In hindsight, Mailer looked in the late fifties to have become a radar detector for the onset of … the postmodern cultural condition generally—in his declared topics, his appetite to engulf every dissident impulse and the whole atmosphere of paranoia and revelation that saturated the sixties, though he delivered barely any fiction to reflect it, in his predictions in essays like “Superman Comes to the Supermarket”; in his self-annihilating advocacy of Burroughs’s
Naked Lunch;
in his desperate, dashed-off forays in
Why Are We in Vietnam?
and
An American Dream
, and so on. The reason Mailer couldn’t arrive at a satisfactory postmodern style (even as he saw his one firm achievement in
The Naked and the Dead
mummified by ironic treatments of his war by Heller, Vonnegut, and Pynchon) was because postmodernism as an art practice extended from modernism,
to which Mailer had never authentically responded in the first place. This might have been Mailer’s dirty secret: He was still back with James T. Farrell’s
Studs Lonigan
in the soul of his aesthetics, even as the rest of his intelligence raced madly downfield, sometimes sprinting decades past his contemporaries.…

So defend indefensible Mailer. [His best books are:]
Advertisements for Myself, The Armies of the Night
, the two campaign books, and, er, parts of
The Fight
, parts of
Of a Fire on the Moon
, parts of
Cannibals and Christians
 … parts of etc. Parts, always parts. The novelist Darin Strauss, confessing his Mailer-thing to me when I confessed mine, said, “Other writers are inconsistent book to book, but Mailer’s inconsistent within books, sometimes even within paragraphs.…” I wonder: Does anyone credit Mailer this postmodern way, as a purveyor of fragments, a centrifuge of sentences? Mailer’s false accents—Texas, Patrician, boxer-tough—are like Orson Welles’s false noses.
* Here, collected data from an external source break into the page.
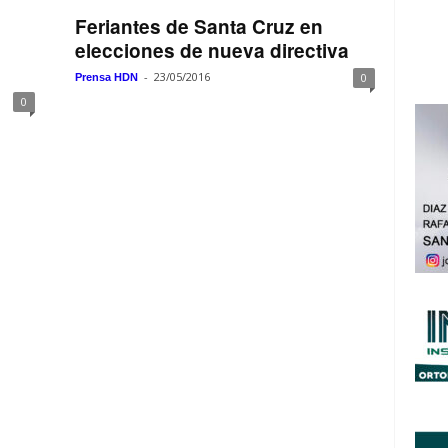
Feriantes de Santa Cruz en
elecciones de nueva directiva
-
23/05/2016
0
Prensa HDN
0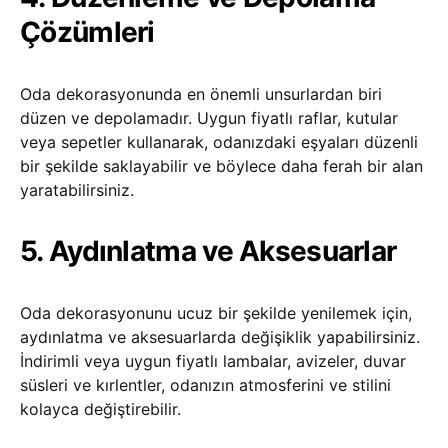
Çözümleri
Oda dekorasyonunda en önemli unsurlardan biri
düzen ve depolamadır. Uygun fiyatlı raflar, kutular
veya sepetler kullanarak, odanızdaki eşyaları düzenli
bir şekilde saklayabilir ve böylece daha ferah bir alan
yaratabilirsiniz.
5. Aydınlatma ve Aksesuarlar
Oda dekorasyonunu ucuz bir şekilde yenilemek için,
aydınlatma ve aksesuarlarda değişiklik yapabilirsiniz.
İndirimli veya uygun fiyatlı lambalar, avizeler, duvar
süsleri ve kırlentler, odanızın atmosferini ve stilini
kolayca değiştirebilir.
Reading that now, it seems to me that despite how I’d assumed a (rather Maileresque) posture as the lone voice in the wilderness, I really fell in with the rough consensus: that Mailer, self-appointed great novelist with no definitively great novels to his credit, found his greatness instead in his nonfiction voice—in the volcanic river of his “New Journalism,” from the
Village Voice
columns through to when, in the eighties, he (largely) recommitted himself to novels. A consensus that Mailer’s great subject was himself, not in the usual personal-essayist’s sense of “a private man revealed,” but as a public entity, an existential shadow-boxer and buffoonish slumming-patrician refusenik, moving through American history as a kind of disastrous recording angel, a lightning rod for exemplary controversies, a cautionary tale he alone couldn’t learn from. In the words of Harold Bloom, “he is his own supreme fiction.… the author of ‘Norman Mailer,’ a lengthy, discontinuous, and perhaps canonical fiction.”